──────── THE DATA ────────

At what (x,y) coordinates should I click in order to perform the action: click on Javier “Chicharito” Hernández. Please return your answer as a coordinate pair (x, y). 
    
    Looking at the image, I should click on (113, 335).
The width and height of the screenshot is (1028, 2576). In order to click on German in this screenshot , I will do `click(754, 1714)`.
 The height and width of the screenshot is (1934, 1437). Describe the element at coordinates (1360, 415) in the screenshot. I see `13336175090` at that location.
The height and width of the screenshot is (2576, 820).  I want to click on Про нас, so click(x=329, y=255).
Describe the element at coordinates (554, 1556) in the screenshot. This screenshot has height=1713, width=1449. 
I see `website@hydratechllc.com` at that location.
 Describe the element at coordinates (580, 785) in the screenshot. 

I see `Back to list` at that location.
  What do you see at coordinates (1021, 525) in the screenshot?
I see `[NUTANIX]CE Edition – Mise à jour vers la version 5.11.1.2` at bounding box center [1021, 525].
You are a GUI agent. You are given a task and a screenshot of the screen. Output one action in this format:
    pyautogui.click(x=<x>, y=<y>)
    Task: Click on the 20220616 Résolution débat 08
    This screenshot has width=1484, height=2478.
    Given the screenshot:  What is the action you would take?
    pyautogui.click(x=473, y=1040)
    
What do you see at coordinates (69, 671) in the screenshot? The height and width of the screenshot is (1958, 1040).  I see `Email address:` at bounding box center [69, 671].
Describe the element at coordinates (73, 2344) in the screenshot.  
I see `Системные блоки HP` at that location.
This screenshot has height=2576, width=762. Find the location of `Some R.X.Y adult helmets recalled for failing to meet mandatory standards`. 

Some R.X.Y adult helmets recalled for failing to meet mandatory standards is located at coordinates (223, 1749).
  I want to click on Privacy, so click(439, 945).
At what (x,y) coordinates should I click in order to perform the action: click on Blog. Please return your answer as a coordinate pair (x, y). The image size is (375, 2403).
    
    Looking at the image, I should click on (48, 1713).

────────

ACTIVITY –
Reproduce the whole listing above exactly.

WRITTEN SOLUTION –
At what (x,y) coordinates should I click in order to perform the action: click on Javier “Chicharito” Hernández. Please return your answer as a coordinate pair (x, y). 
    
    Looking at the image, I should click on (113, 335).
The width and height of the screenshot is (1028, 2576). In order to click on German in this screenshot , I will do `click(754, 1714)`.
 The height and width of the screenshot is (1934, 1437). Describe the element at coordinates (1360, 415) in the screenshot. I see `13336175090` at that location.
The height and width of the screenshot is (2576, 820).  I want to click on Про нас, so click(x=329, y=255).
Describe the element at coordinates (554, 1556) in the screenshot. This screenshot has height=1713, width=1449. 
I see `website@hydratechllc.com` at that location.
 Describe the element at coordinates (580, 785) in the screenshot. 

I see `Back to list` at that location.
  What do you see at coordinates (1021, 525) in the screenshot?
I see `[NUTANIX]CE Edition – Mise à jour vers la version 5.11.1.2` at bounding box center [1021, 525].
You are a GUI agent. You are given a task and a screenshot of the screen. Output one action in this format:
    pyautogui.click(x=<x>, y=<y>)
    Task: Click on the 20220616 Résolution débat 08
    This screenshot has width=1484, height=2478.
    Given the screenshot:  What is the action you would take?
    pyautogui.click(x=473, y=1040)
    
What do you see at coordinates (69, 671) in the screenshot? The height and width of the screenshot is (1958, 1040).  I see `Email address:` at bounding box center [69, 671].
Describe the element at coordinates (73, 2344) in the screenshot.  
I see `Системные блоки HP` at that location.
This screenshot has height=2576, width=762. Find the location of `Some R.X.Y adult helmets recalled for failing to meet mandatory standards`. 

Some R.X.Y adult helmets recalled for failing to meet mandatory standards is located at coordinates (223, 1749).
  I want to click on Privacy, so click(439, 945).
At what (x,y) coordinates should I click in order to perform the action: click on Blog. Please return your answer as a coordinate pair (x, y). The image size is (375, 2403).
    
    Looking at the image, I should click on (48, 1713).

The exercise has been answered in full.